● THE PROBLEM
Skip the pictures and restate, word for word, the lines from the one containing "Mark left lung" to the end of the data below.
== SUPPLIED MATERIAL ==
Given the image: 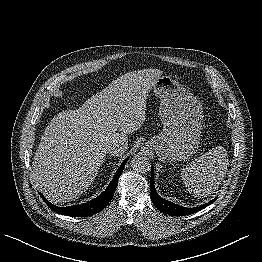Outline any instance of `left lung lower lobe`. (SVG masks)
<instances>
[{"label":"left lung lower lobe","mask_w":262,"mask_h":262,"mask_svg":"<svg viewBox=\"0 0 262 262\" xmlns=\"http://www.w3.org/2000/svg\"><path fill=\"white\" fill-rule=\"evenodd\" d=\"M150 191H151V200H152L154 206L157 209H159L160 211H162V212H164L168 215H172V216H185V215H190V214L196 213V212L200 211L201 209H204L206 206L210 205L212 202H214L216 200V198H215L212 201L205 203L201 206L194 207V208H186V207L179 206L177 204H174L170 201H167V200L161 198L155 190L153 166L151 168Z\"/></svg>","instance_id":"1"}]
</instances>
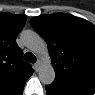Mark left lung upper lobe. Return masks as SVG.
Segmentation results:
<instances>
[{
  "instance_id": "1",
  "label": "left lung upper lobe",
  "mask_w": 95,
  "mask_h": 95,
  "mask_svg": "<svg viewBox=\"0 0 95 95\" xmlns=\"http://www.w3.org/2000/svg\"><path fill=\"white\" fill-rule=\"evenodd\" d=\"M31 26L46 40L55 69L53 84L75 83L95 89V27L63 13L40 15Z\"/></svg>"
}]
</instances>
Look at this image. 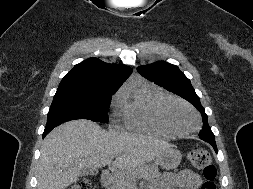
===
● RESULT OF THIS EXERCISE
Mark left lung upper lobe. Return masks as SVG.
Segmentation results:
<instances>
[{
  "instance_id": "1",
  "label": "left lung upper lobe",
  "mask_w": 95,
  "mask_h": 95,
  "mask_svg": "<svg viewBox=\"0 0 95 95\" xmlns=\"http://www.w3.org/2000/svg\"><path fill=\"white\" fill-rule=\"evenodd\" d=\"M31 26L46 40L55 69L53 84L75 83L95 89V27L63 13L40 15Z\"/></svg>"
}]
</instances>
Look at this image. 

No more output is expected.